**THE PROBLEM**
In the material below, write out each line word for word and omit the pictures.

**INPUT RECORDS**
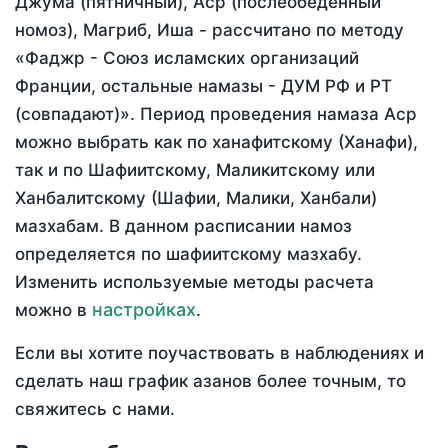
Джума (пятничный), Аср (послеобеденный
номоз), Магриб, Иша - рассчитано по методу
«Фаджр - Союз исламских организаций
Франции, остальные намазы - ДУМ РФ и РТ
(совпадают)». Период проведения намаза Аср
можно выбрать как по ханафитскому (Ханафи),
так и по Шафиитскому, Маликитскому или
Ханбалитскому (Шафии, Малики, Ханбали)
мазхабам. В данном расписании намоз
определяется по шафиитскому мазхабу.
Изменить используемые методы расчета
настройках
можно в
.
Если вы хотите поучаствовать в наблюдениях и
сделать наш график азанов более точным, то
свяжитесь с нами.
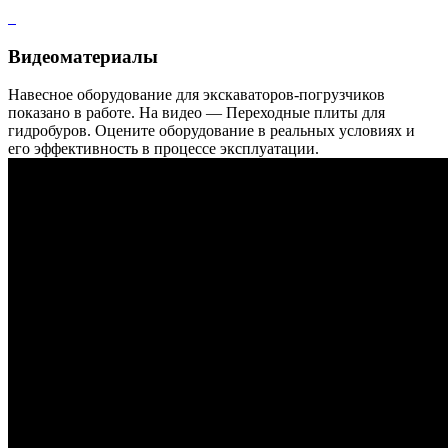
Видеоматериалы
Навесное оборудование для экскаваторов-погрузчиков
показано в работе. На видео — Переходные плиты для
гидробуров. Оцените оборудование в реальных условиях и
его эффективность в процессе эксплуатации.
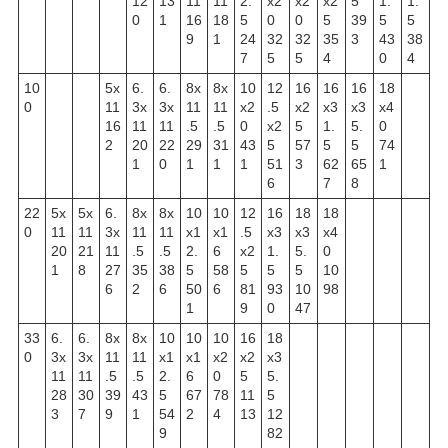
12
13
11
11
2.
x2
x2
x2
5
1.
1.
0
1
16
18
5
0
0
5
39
5
5
9
1
24
32
32
35
3
43
38
7
5
5
4
0
4
10
5x
6.
6.
8x
8x
10
12
16
16
16
18
0
11
3x
3x
11
11
x2
.5
x2
x3
x3
x4
16
11
11
.5
.5
0
x2
5
1.
5.
0
2
20
22
29
31
43
5
57
5
5
74
1
0
1
1
1
51
3
62
65
1
6
7
8
22
5x
5x
6.
8x
8x
10
10
12
16
18
18
0
11
11
3x
11
11
x1
x1
.5
x3
x3
x4
20
21
11
.5
.5
2.
6
x2
1.
5.
0
1
8
27
35
38
5
58
5
5
5
10
6
2
6
50
6
81
93
10
98
1
9
0
47
33
6.
6.
8x
8x
10
10
10
16
18
0
3x
3x
11
11
x1
x1
x2
x2
x3
11
11
.5
.5
2.
6
0
5
5.
28
30
39
43
5
67
78
11
5
3
7
9
1
54
2
4
13
12
9
82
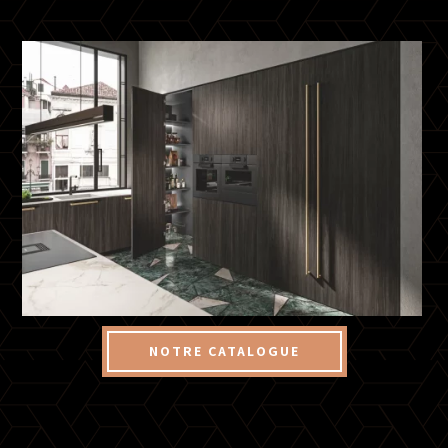
NOTRE CATALOGUE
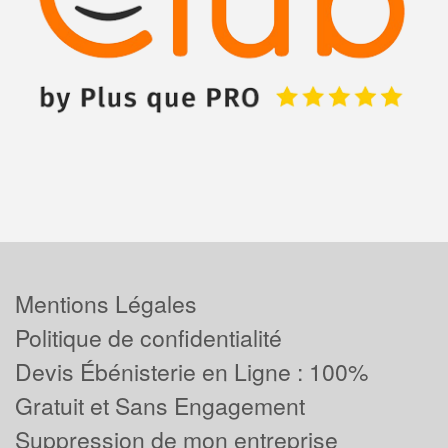
Mentions Légales
Politique de confidentialité
Devis Ébénisterie en Ligne : 100%
Gratuit et Sans Engagement
Suppression de mon entreprise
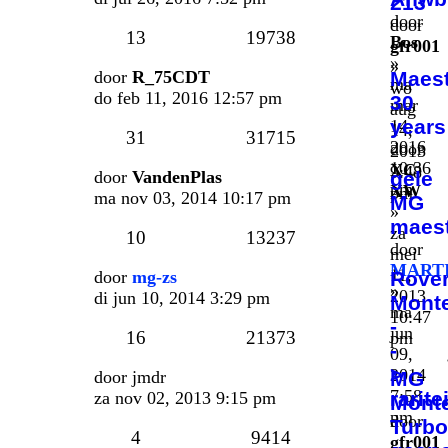
213
door
door
13
19738
Bos
gfr001
»
»
door
R_75CDT
Maes
ma
wo
do feb 11, 2016 12:57 pm
30
mar
aug
years
14,
14,
31
31715
2016
door
2013
10:36
XC-
9:48
door
VandenPlas
gele
pm
XW
pm
ma nov 03, 2014 10:17 pm
MG
»
maes
za
10
13237
door
mei
MART
11,
door
mg-zs
Rove
»
2013
di jun 10, 2014 3:29 pm
Mont
ma
10:47
-
jun
16
21373
pm
-
09,
>
2014
door
jmdr
MG
7:58
rarite
za nov 02, 2013 9:15 pm
Mont
pm
door
Turbo
4
9414
gfr001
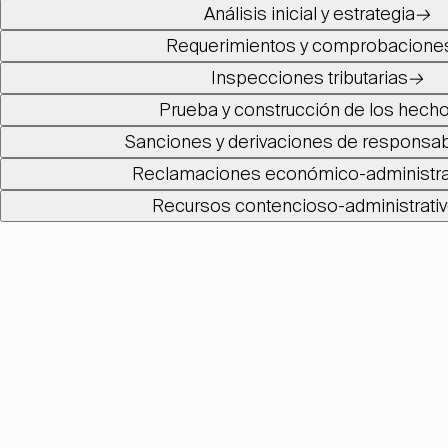
Análisis inicial y estrategia
→
Requerimientos y comprobacione
Inspecciones tributarias
→
Prueba y construcción de los hech
Sanciones y derivaciones de responsab
Reclamaciones económico-administra
Recursos contencioso-administrati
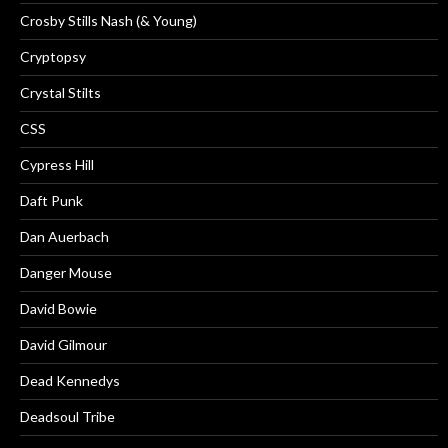
Crosby Stills Nash (& Young)
Cryptopsy
Crystal Stilts
CSS
Cypress Hill
Daft Punk
Dan Auerbach
Danger Mouse
David Bowie
David Gilmour
Dead Kennedys
Deadsoul Tribe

**RESPONSE BOX**
Джума (пятничный), Аср (послеобеденный
номоз), Магриб, Иша - рассчитано по методу
«Фаджр - Союз исламских организаций
Франции, остальные намазы - ДУМ РФ и РТ
(совпадают)». Период проведения намаза Аср
можно выбрать как по ханафитскому (Ханафи),
так и по Шафиитскому, Маликитскому или
Ханбалитскому (Шафии, Малики, Ханбали)
мазхабам. В данном расписании намоз
определяется по шафиитскому мазхабу.
Изменить используемые методы расчета
настройках
можно в
.
Если вы хотите поучаствовать в наблюдениях и
сделать наш график азанов более точным, то
свяжитесь с нами.
Видеоматериалы
Навесное оборудование для экскаваторов-погрузчиков
показано в работе. На видео — Переходные плиты для
гидробуров. Оцените оборудование в реальных условиях и
его эффективность в процессе эксплуатации.
12
13
11
11
2.
x2
x2
x2
5
1.
1.
0
1
16
18
5
0
0
5
39
5
5
9
1
24
32
32
35
3
43
38
7
5
5
4
0
4
10
5x
6.
6.
8x
8x
10
12
16
16
16
18
0
11
3x
3x
11
11
x2
.5
x2
x3
x3
x4
16
11
11
.5
.5
0
x2
5
1.
5.
0
2
20
22
29
31
43
5
57
5
5
74
1
0
1
1
1
51
3
62
65
1
6
7
8
22
5x
5x
6.
8x
8x
10
10
12
16
18
18
0
11
11
3x
11
11
x1
x1
.5
x3
x3
x4
20
21
11
.5
.5
2.
6
x2
1.
5.
0
1
8
27
35
38
5
58
5
5
5
10
6
2
6
50
6
81
93
10
98
1
9
0
47
33
6.
6.
8x
8x
10
10
10
16
18
0
3x
3x
11
11
x1
x1
x2
x2
x3
11
11
.5
.5
2.
6
0
5
5.
28
30
39
43
5
67
78
11
5
3
7
9
1
54
2
4
13
12
9
82
NOTRE CATALOGUE
Mentions Légales
Politique de confidentialité
Devis Ébénisterie en Ligne : 100%
Gratuit et Sans Engagement
Suppression de mon entreprise
213
door
door
13
19738
Bos
gfr001
»
»
door
R_75CDT
Maes
ma
wo
do feb 11, 2016 12:57 pm
30
mar
aug
years
14,
14,
31
31715
2016
door
2013
10:36
XC-
9:48
door
VandenPlas
gele
pm
XW
pm
ma nov 03, 2014 10:17 pm
MG
»
maes
za
10
13237
door
mei
MART
11,
door
mg-zs
Rove
»
2013
di jun 10, 2014 3:29 pm
Mont
ma
10:47
-
jun
16
21373
pm
-
09,
>
2014
door
jmdr
MG
7:58
rarite
za nov 02, 2013 9:15 pm
Mont
pm
door
Turbo
4
9414
gfr001
Análisis inicial y estrategia
→
Requerimientos y comprobacione
Inspecciones tributarias
→
Prueba y construcción de los hech
Sanciones y derivaciones de responsab
Reclamaciones económico-administra
Recursos contencioso-administrati
Crosby Stills Nash (& Young)
Cryptopsy
Crystal Stilts
CSS
Cypress Hill
Daft Punk
Dan Auerbach
Danger Mouse
David Bowie
David Gilmour
Dead Kennedys
Deadsoul Tribe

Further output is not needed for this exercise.